Sunday, January 14, 2024

[Book Review] An Authoritative Road Map To High-Impact Content Marketing

Source:  Kogan Page

Last November, I published a review of Robert Rose's new book, Content Marketing Strategy. Rose's book is one of the best I've recently read, and it's an important addition to our library of content marketing literature. If you haven't read Content Marketing Strategy, I recommend that you add it to your reading list for 2024.

Shortly after I finished Rose's book, I discovered and read Purna Virji's new book, High-Impact Content Marketing:  Strategies to Make Your Content Intentional, Engaging and Effective (Kogan Page, 2023). This is also an excellent book, and I enthusiastically recommend it.

Purna Virji is a globally recognized content strategist and marketer whose work has been featured in The Drum, Marketing Land, Adweek, and other publications. She is currently Principal Consultant, Content Solutions at LinkedIn, and before joining LinkedIn, she was Senior Manager of Global Engagement at Microsoft.

What's In the Book

High-Impact Content Marketing contains 12 chapters that are packed with strategies, insights, and frameworks designed to enable marketers to conceive and produce intentional, engaging, and effective content.

Purna Virji uses the first two chapters of the book to explain why many content marketing efforts produce underwhelming results and to describe the essential building blocks of long-term content marketing success. These two chapters are particularly important because they reveal the perspective that Virji brings to the material in the balance of the book.

In Chapter 01, she argues that marketers struggle to achieve success with content marketing because they often get five basic choices wrong.
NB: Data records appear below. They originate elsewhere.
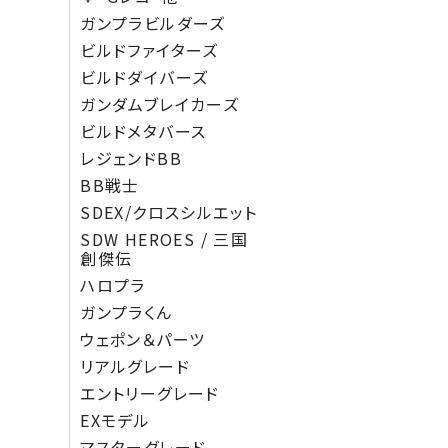
ガンプラビルダーズ
ビルドファイターズ
ビルドダイバーズ
ガンダムブレイカーズ
ビルドメタバース
レジェンドBB
BB戦士
SDEX/クロスシルエット
SDW HEROES / 三国
創傑伝
ハロプラ
ガンプラくん
ウェポン＆パーツ
リアルグレード
エントリーグレード
EXモデル
マスターグレード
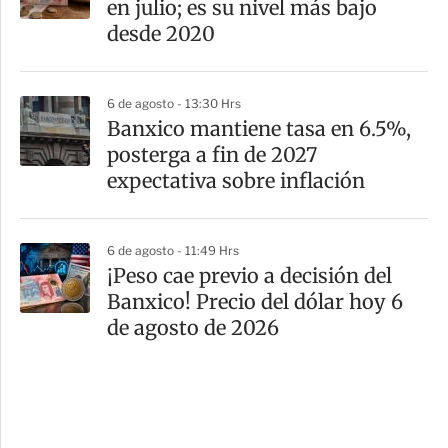
en julio; es su nivel más bajo
desde 2020
6 de agosto - 13:30 Hrs
Banxico mantiene tasa en 6.5%,
posterga a fin de 2027
expectativa sobre inflación
6 de agosto - 11:49 Hrs
¡Peso cae previo a decisión del
Banxico! Precio del dólar hoy 6
de agosto de 2026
  1. Focusing on outputs vs. outcomes (a/k/a content quantity vs. business results)
  2. Chasing trends vs. being grounded in strategy
  3. Prioritizing short-term vs. longer-term
  4. Creating for machines vs. humans
  5. Not balancing creation vs. distribution
Virji uses Chapter 02 to discuss what she calls the "four essential element pairs" of long-term content marketing success.
  1. Behavioral science and learning design
  2. Empathy and inclusion
  3. Copywriting and selling skills
  4. Strategy and measurement
The balance of High-Impact Content Marketing covers several topics that Virji argues are critical for the development of a high-impact content marketing program. These include:
  • Needs analysis (internal and customer) - Chapters 03-05
  • Competitor content audit - Chapter 06
  • Content marketing strategy and measurement - Chapter 07
  • Copywriting strategy - Chapter 11
  • Content distribution techniques - Chapter 12
Virji also includes two chapters that explain how to use brainstorming to come up with high-impact content ideas.
My Take
High-Impact Content Marketing is an excellent book that should be considered required reading for anyone involved in content marketing. The book is well organized and well written, and Virji includes numerous real-world examples, which make the book more engaging and relatable.
She also provides several practical tips and frameworks in the book, which will enable readers to more easily apply the principles and techniques she discusses.
One particularly valuable aspect of the book is that Virji includes a discussion of "instructional design" principles and explains how content marketers can leverage those principles to create more effective content.
At the beginning of this review, I mentioned Robert Rose's new book, Content Marketing Strategy, and I noted that it is one of the best content marketing books that I've recently read. Rose's book and High-Impact Content Marketing address different aspects of content marketing, but these books are highly complementary.
Purna Virji's book provides a road map for creating effective content, while the primary focus of Rose's book is the organizational structures and processes that are needed to effectively manage a content marketing function. By applying the principles described in both books, marketers will greatly increase their odds of achieving content marketing success.
So, the bottom line is:  If you're involved in content marketing - and especially if you're responsible for leading your company's content marketing efforts - you need to read both of these valuable books.